In 1983, Riverside Research scientists established the initial theoretical framework for evaluating tissues based on the manner in which they scatter ultrasound. More recently, Riverside Research scientists made another medically important advance by applying its scattering-theory framework to detection of small foci of cancers that have spread to lymph nodes.
The primary way pathologists determine whether a cancer has spread or remains localized to its primary site is by dissecting and microscopically evaluating a patient’s lymph nodes. If cancer is found in the nodes, then the cancer has spread, and the patient undergoes systemic treatments involving chemotherapy and radiation, which affect the entire body and can have severe side effects. If the nodes are truly cancer-free, then the disease is almost certainly confined to its primary site, and surgery or local radiation of the primary tumor is performed, which results in fewer and more-limited side effects compared to systemic treatments.

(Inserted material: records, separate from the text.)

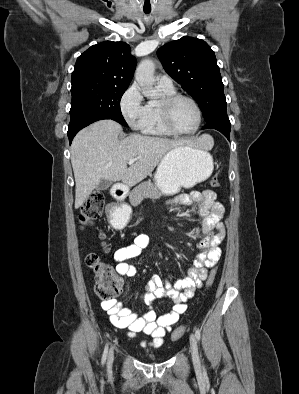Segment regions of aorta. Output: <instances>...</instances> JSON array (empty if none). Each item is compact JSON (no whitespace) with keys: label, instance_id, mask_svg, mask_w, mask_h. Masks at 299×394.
<instances>
[{"label":"aorta","instance_id":"762f6f07","mask_svg":"<svg viewBox=\"0 0 299 394\" xmlns=\"http://www.w3.org/2000/svg\"><path fill=\"white\" fill-rule=\"evenodd\" d=\"M154 72L155 65L149 59L141 61L135 72V79L141 87L143 95L150 99L158 96V93L153 87L155 83Z\"/></svg>","mask_w":299,"mask_h":394}]
</instances>
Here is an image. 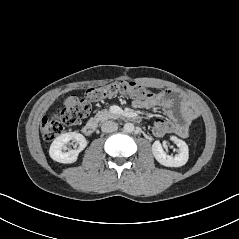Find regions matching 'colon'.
Instances as JSON below:
<instances>
[{"mask_svg": "<svg viewBox=\"0 0 239 239\" xmlns=\"http://www.w3.org/2000/svg\"><path fill=\"white\" fill-rule=\"evenodd\" d=\"M117 95H126L142 100H152L154 93L135 82H113L106 86L91 88L85 98L71 95L63 103L61 110L53 117H43L41 131L46 140H52L63 132L65 127L77 124L88 116L91 103ZM170 123L164 117L154 119L152 131L155 136L163 138L169 132Z\"/></svg>", "mask_w": 239, "mask_h": 239, "instance_id": "1", "label": "colon"}]
</instances>
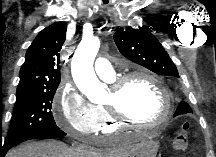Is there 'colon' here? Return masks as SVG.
Segmentation results:
<instances>
[{
	"label": "colon",
	"instance_id": "5ec220e1",
	"mask_svg": "<svg viewBox=\"0 0 216 157\" xmlns=\"http://www.w3.org/2000/svg\"><path fill=\"white\" fill-rule=\"evenodd\" d=\"M190 125L187 121L182 122L174 136V149L178 152L187 150L190 142Z\"/></svg>",
	"mask_w": 216,
	"mask_h": 157
}]
</instances>
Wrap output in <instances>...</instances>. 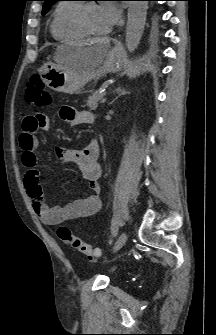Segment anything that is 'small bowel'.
I'll use <instances>...</instances> for the list:
<instances>
[{"label": "small bowel", "mask_w": 216, "mask_h": 335, "mask_svg": "<svg viewBox=\"0 0 216 335\" xmlns=\"http://www.w3.org/2000/svg\"><path fill=\"white\" fill-rule=\"evenodd\" d=\"M60 116L72 126L92 123L93 115L88 111H75L71 106H62ZM50 124L43 113H32L23 120L19 145L22 162L26 168L24 184L32 206L41 221L46 225H59L68 220L88 217L100 210L99 179L102 174L99 163L100 146L97 139H91L81 150L56 147L57 155L66 162L75 164L83 177L90 183L92 193L83 199L64 206H49L44 198L37 170L38 131H48Z\"/></svg>", "instance_id": "obj_1"}]
</instances>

Unfortunately, current pathology procedures can overlook small, clinically significant cancers in dissected lymph nodes because they typically examine only the central region of each node. Fortunately, scientists at the Lizzi Center for Biomedical Engineering at Riverside Research have developed an ultrasonic method that depicts the entire lymph node in 3D, using color to indicate cancerous regions. This 3D analysis and imaging method can detect small cancer foci that would have been missed using more-conventional methods. This approach can also eliminate unnecessary microscopic examination of cancer-free nodes. Analyzing dissected nodes with these methods will permit doctors to plan treatments more effectively and to employ time and resources far more efficiently in the pathology laboratory.
In a large, multi-institutional project recently funded by NIH, Lizzi Center scientists now are investigating the applicability of these methods to detecting cancer in lymph nodes while they remain within the body. Additional studies at the Lizzi Center apply these methods to detecting and imaging cancer in the prostate and breast.